His eyes narrowed and the wind stopped again. Hesitantly he turned his eyes back to the paper.

This time it was undeniable and made him forget about the lackluster headlines for next week's town meeting. Stuffing the paper back into his pocket, he pushed away from the wall, following the direction of the breathless sound.

Instinctively, Sam made his way toward the woods, and the murmur seemed to swell. As he cleared the edge, a shudder raced through him and his heart rate increased.

There were more sounds, overlapping and of varying intensity, and he could feel them pulsing throughout his body, alerting every synapse.

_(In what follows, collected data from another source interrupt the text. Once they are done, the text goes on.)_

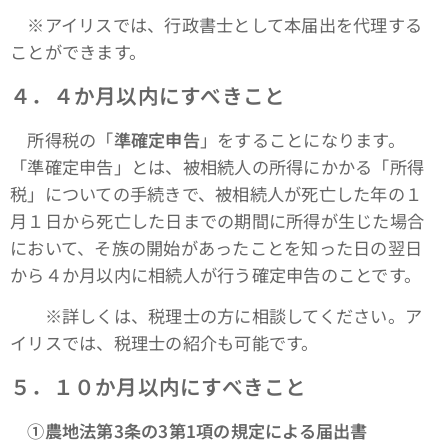
※アイリスでは、行政書士として本届出を代理する
ことができます。
４．４か月以内にすべきこと
所得税の「
準確定申告
」をすることになります。
「準確定申告」とは、被相続人の所得にかかる「所得
税」についての手続きで、被相続人が死亡した年の１
月１日から死亡した日までの期間に所得が生じた場合
において、そ族の開始があったことを知った日の翌日
から４か月以内に相続人が行う確定申告のことです。
※詳しくは、税理士の方に相談してください。ア
イリスでは、税理士の紹介も可能です。
５．１０か月以内にすべきこと
①農地法第3条の3第1項の規定による届出書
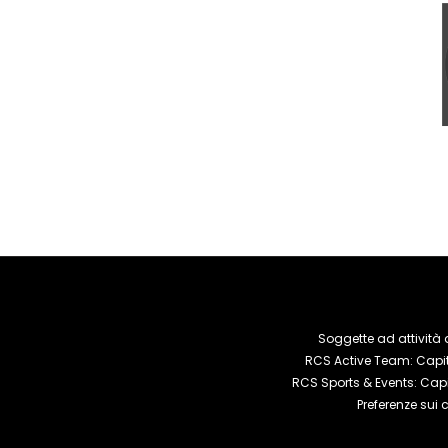
Soggette ad attività 
RCS Active Team: Capita
RCS Sports & Events: Capi
Preferenze sui 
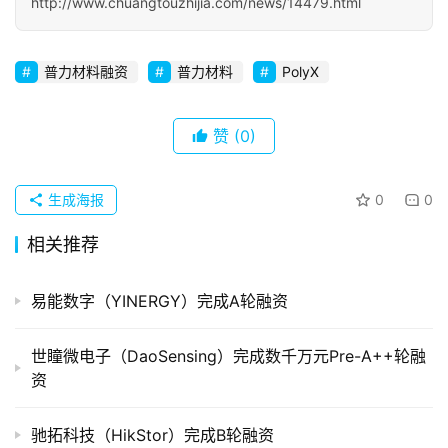
http://www.chuangtouzhijia.com/news/14479.html
初
创
企
普力材料融资
普力材料
PolyX
业
赞
(0)
品
投稿
牌
发
生成海报
0
0
布
相关推荐
登录
注册
并
易能数字（YINERGY）完成A轮融资
购
重
组
世瞳微电子（DaoSensing）完成数千万元Pre-A++轮融
资
公
司
驰拓科技（HikStor）完成B轮融资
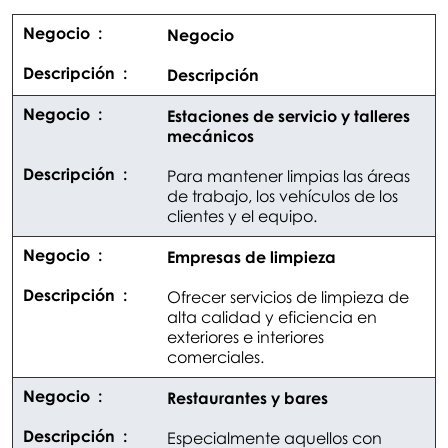
Negocio
Descripción
Estaciones de servicio y talleres
mecánicos
Para mantener limpias las áreas
de trabajo, los vehículos de los
clientes y el equipo.
Empresas de limpieza
Ofrecer servicios de limpieza de
alta calidad y eficiencia en
exteriores e interiores
comerciales.
Restaurantes y bares
Especialmente aquellos con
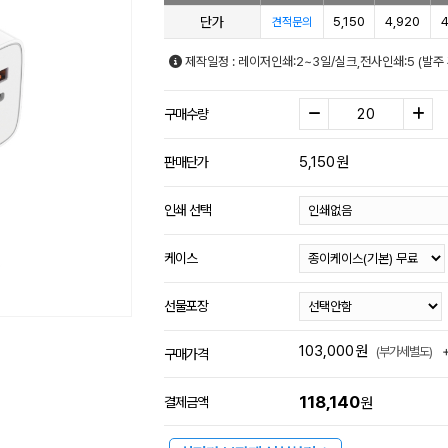
단가
5,150
4,920
4
견적문의
제작일정 : 레이저인쇄:2~3일/실크,전사인쇄:5 (발
구매수량
5,150
원
판매단가
인쇄 선택
케이스
선물포장
103,000
원
(부가세별도)
구매가격
118,140
결제금액
원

The world seemed to skew and the foliage began to blur as he tried to sort through the whispers.


He blinked, his world refocusing suddenly. He realized he had forgotten to breathe and inhaled a deep breath. He recognized Dean's presence without looking. "I…I thought I heard something."

"Right. Well, if you're done with your little nature walk, let's get settled in."

Sam nodded distantly as Dean made his way back toward the motel. Sam gave one last look into the still woods before following.